I want to save to disk an sklearn Pipeline including a custom Preprocessing and a RandomForestClassifier with all the dependencies inside the saved file.. Without this feature, I have to copy all the dependencies (custom modules) in the same folder everywhere I want to call this model (in my case on a remote server).
The preprocessor is defined in a class which lies in an other file (preprocessing.py) in the same folder of my project. So I get access to it through an import.
training.py
from preprocessing import Preprocessor
from sklearn.pipeline import Pipeline
from sklearn.ensemble import RandomForestClassifier
import pickle
clf = Pipeline([
("preprocessing", Preprocessor()),
("model", RandomForestClassifier())
])
# some fitting of the classifier
# ...
# Export
with open(savepath, "wb") as handle:
pickle.dump(clf, handle, protocol=pickle.HIGHEST_PROTOCOL)

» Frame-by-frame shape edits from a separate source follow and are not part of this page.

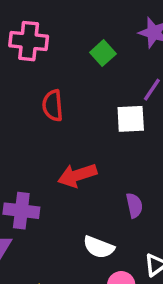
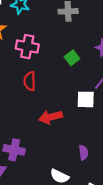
red semicircle: (53, 106) -> (30, 81), moved
red arrow: (77, 175) -> (51, 117), moved

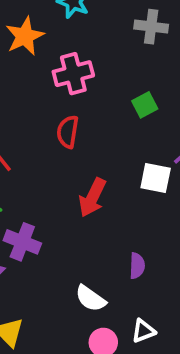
pink cross: (27, 47) -> (73, 74), turned -35
red arrow: (51, 117) -> (92, 197), turned -60

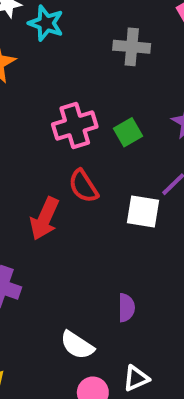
pink cross: (73, 74) -> (75, 126), moved
red semicircle: (68, 132) -> (83, 186), moved, turned -40
red arrow: (92, 197) -> (45, 219), moved

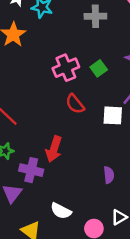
red arrow: (45, 219) -> (54, 149), moved
white semicircle: (77, 345) -> (61, 211), moved

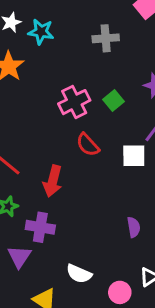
red arrow: (54, 149) -> (53, 181), moved

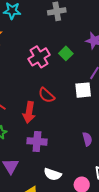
red semicircle: (88, 145) -> (46, 95), moved
purple cross: (40, 227) -> (37, 141), moved

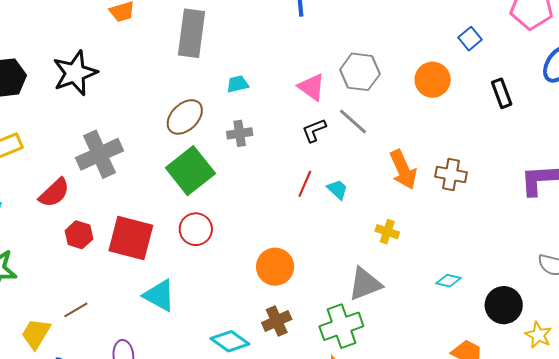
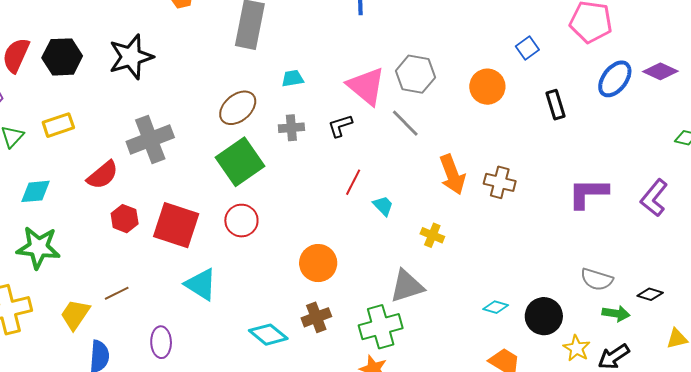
pink triangle: (312, 87) -> (366, 86), size x1.4
black L-shape: (314, 130) -> (340, 126), moved
cyan trapezoid: (337, 189) -> (383, 206), moved
cyan diamond: (448, 281) -> (496, 307), moved

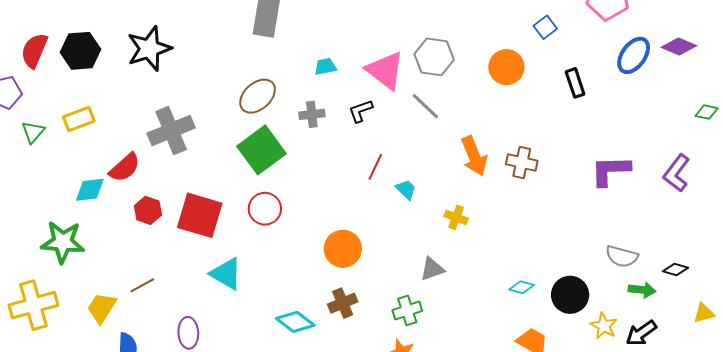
cyan trapezoid: (293, 78) -> (325, 67), moved
cyan diamond: (36, 191) -> (90, 190), moved
gray triangle: (407, 286) -> (432, 269), size x0.7
green cross: (381, 327) -> (407, 310), size x0.7

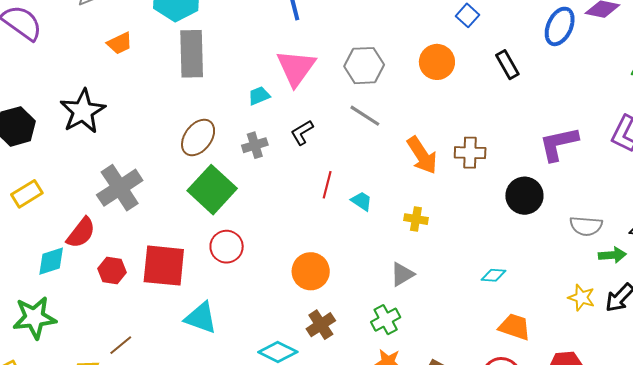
pink triangle: (385, 70) -> (296, 68), moved, turned 39
black circle: (570, 295) -> (524, 196), moved

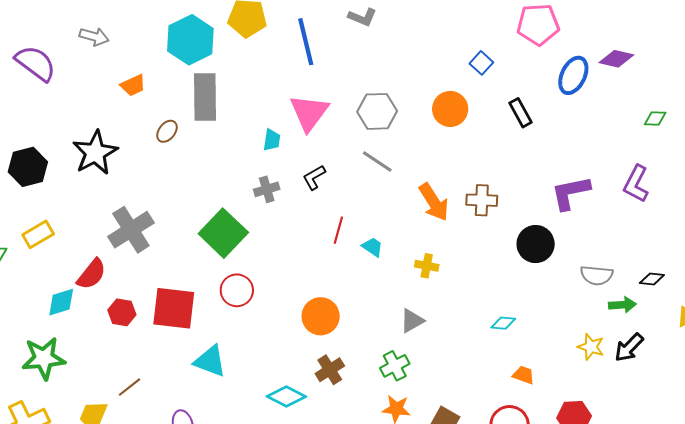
cyan trapezoid: (259, 96) -> (272, 140), turned 120
brown ellipse: (198, 138) -> (167, 131), moved, size x0.6
orange trapezoid: (515, 327) -> (524, 375), size x0.7

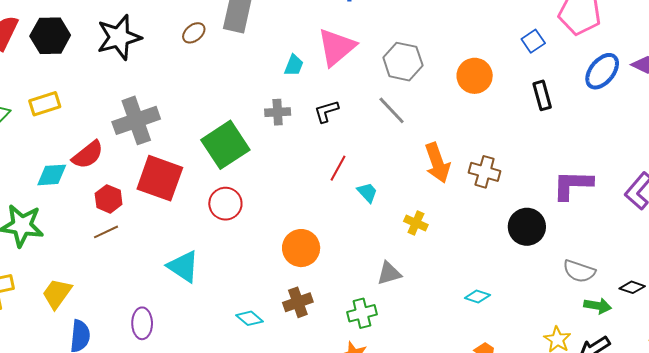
blue square: (481, 63) -> (533, 41), moved
red square: (174, 308) -> (160, 178), moved
brown line: (130, 387) -> (106, 232), moved
cyan diamond: (286, 397) -> (249, 318), size x0.7

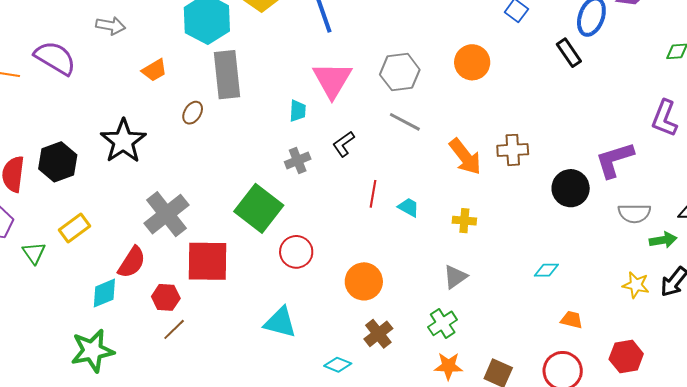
black rectangle: (542, 95) -> (569, 53), moved
purple L-shape: (573, 185) -> (615, 160), moved
red circle: (225, 204) -> (296, 252), moved
cyan triangle: (183, 266) -> (280, 322), moved

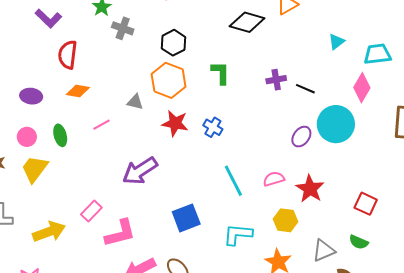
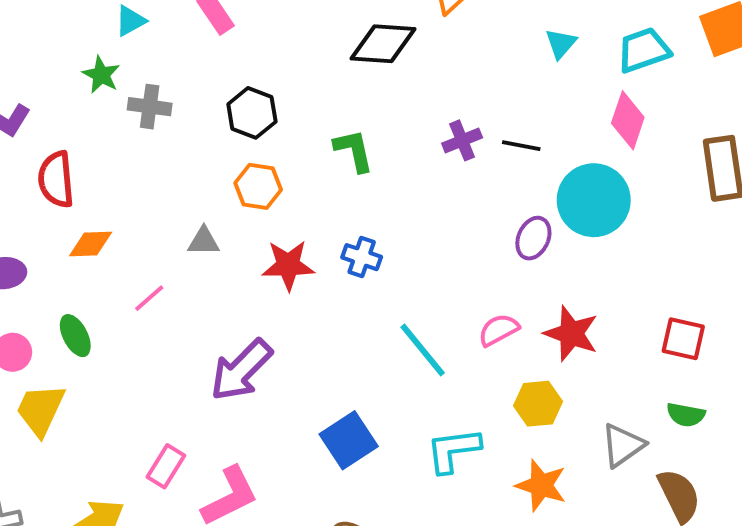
orange hexagon: (169, 80) -> (258, 186), size x0.7

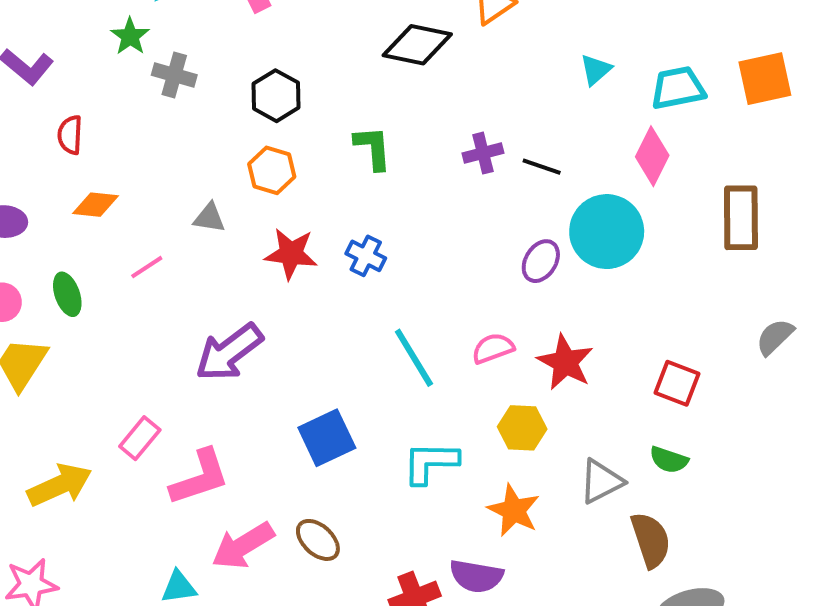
red semicircle: (56, 179) -> (70, 135), size x0.7

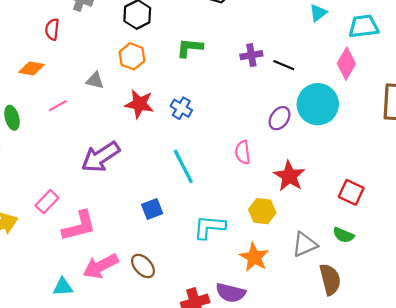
red semicircle: (70, 135) -> (52, 29), moved
green L-shape: (373, 148) -> (190, 48), turned -84
pink semicircle: (493, 348) -> (243, 152), moved, turned -80
cyan line: (414, 358) -> (183, 166), moved
blue square: (327, 438) -> (152, 209), size x0.7

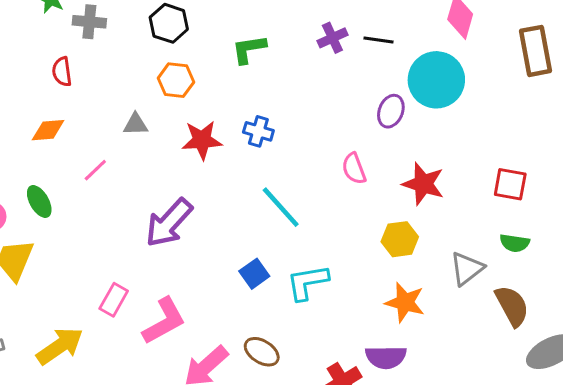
cyan L-shape: (209, 227) -> (307, 282), moved

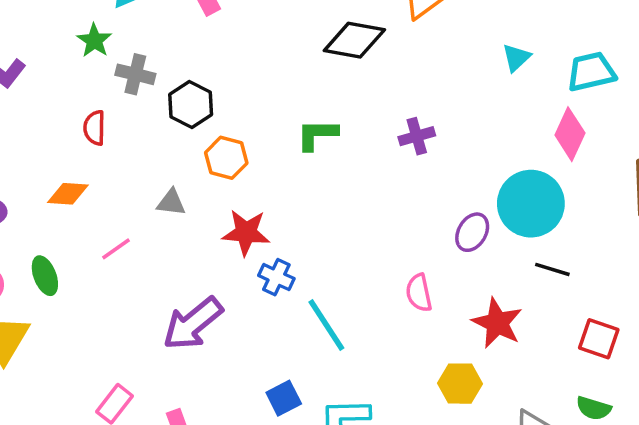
black hexagon: (169, 23) -> (191, 104), moved
black line: (378, 40) -> (552, 269), moved
blue cross: (258, 131) -> (276, 277), moved

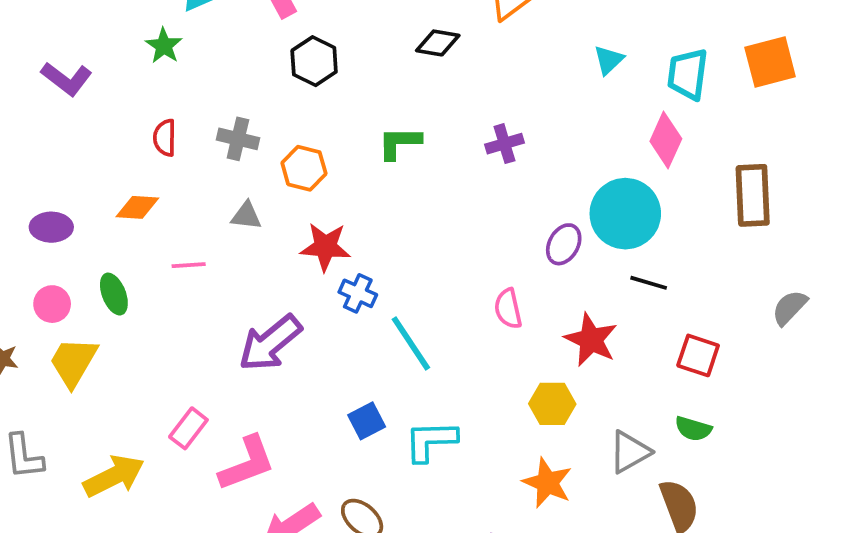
black diamond: (354, 40) -> (438, 43), size x0.7
cyan trapezoid: (591, 72) -> (688, 74), turned -69
gray cross: (135, 74) -> (238, 139), moved
black hexagon: (191, 104) -> (314, 61), moved
pink line: (116, 249) -> (189, 265), turned 32

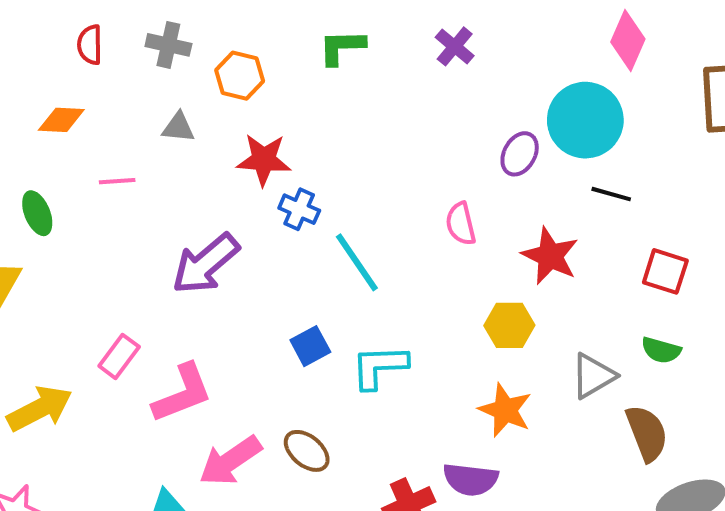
purple cross: (504, 144) -> (455, 46), turned -33

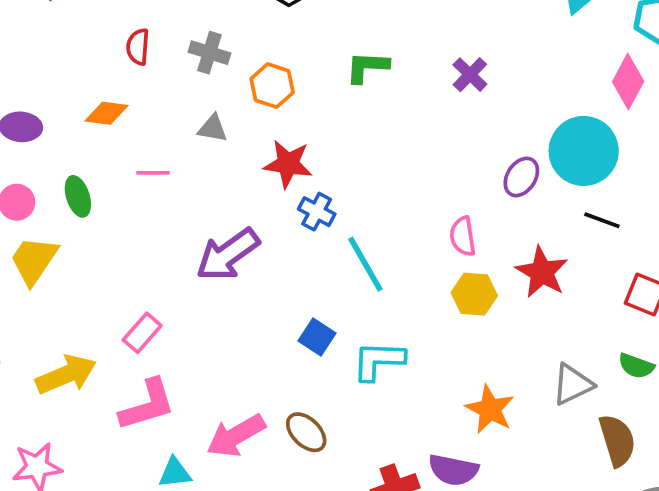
yellow hexagon: (509, 325) -> (474, 294), moved
blue square: (310, 346) -> (317, 337), turned -33
pink L-shape: (182, 393) -> (147, 405), moved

I tried pickle (and some of its variations), dill and joblib, but that did not work. When I import the .pkl somewhere else (say on my remote server). I must have an identical preprocessing.py in the architecture... which is a pain.
What I would love is to have another file somewhere else :
remote.py
import pickle
with open(savepath, "rb") as handle:
model = pickle.load(handle)
print(model.predict(some_matrix))
But this code currently gives me an error as it does not find the Preprocessor class...